> [WHAT NEEDS TO BE DONE]:
With the line containing "Camwater sauve l’usine de production" as the first and the final line of the entries as the last, repeat exactly the lines in that span, including both.

> [SUPPLIED DATA]:

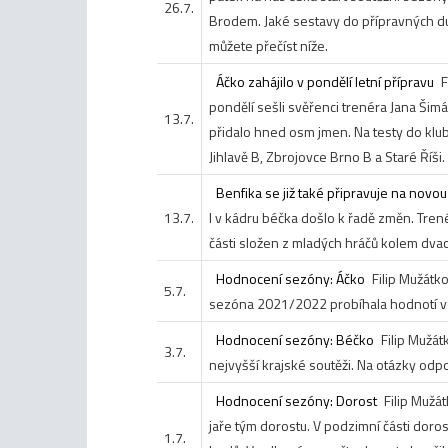
26.7.
Brodem. Jaké sestavy do přípravných due
můžete přečíst níže.
Áčko zahájilo v pondělí letní přípravu
F
pondělí sešli svěřenci trenéra Jana Ši
13.7.
přidalo hned osm jmen. Na testy do klubu
Jihlavě B, Zbrojovce Brno B a Staré Říši.
Benfika se již také připravuje na novo
13.7.
I v kádru béčka došlo k řadě změn. Trené
části složen z mladých hráčů kolem dvace
Hodnocení sezóny: Áčko
Filip Mužátk
5.7.
sezóna 2021/2022 probíhala hodnotí v 
Hodnocení sezóny: Béčko
Filip Mužát
3.7.
nejvyšší krajské soutěži. Na otázky odpo
Hodnocení sezóny: Dorost
Filip Mužá
jaře tým dorostu. V podzimní části doros
1.7.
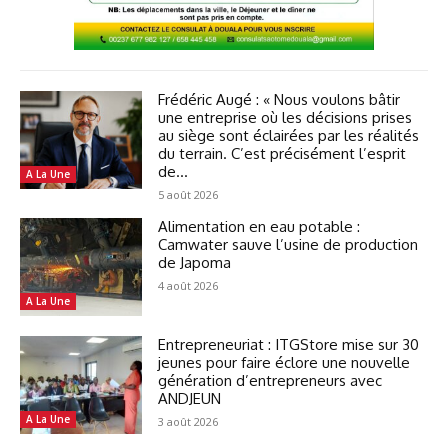
Frédéric Augé : « Nous voulons bâtir
une entreprise où les décisions prises
au siège sont éclairées par les réalités
du terrain. C’est précisément l’esprit
de...
A La Une
5 août 2026
Alimentation en eau potable :
Camwater sauve l’usine de production
de Japoma
4 août 2026
A La Une
Entrepreneuriat : ITGStore mise sur 30
jeunes pour faire éclore une nouvelle
génération d’entrepreneurs avec
ANDJEUN
A La Une
3 août 2026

> [OUTPUT FOR THIS EXERCISE]:
Camwater sauve l’usine de production
de Japoma
4 août 2026
A La Une
Entrepreneuriat : ITGStore mise sur 30
jeunes pour faire éclore une nouvelle
génération d’entrepreneurs avec
ANDJEUN
A La Une
3 août 2026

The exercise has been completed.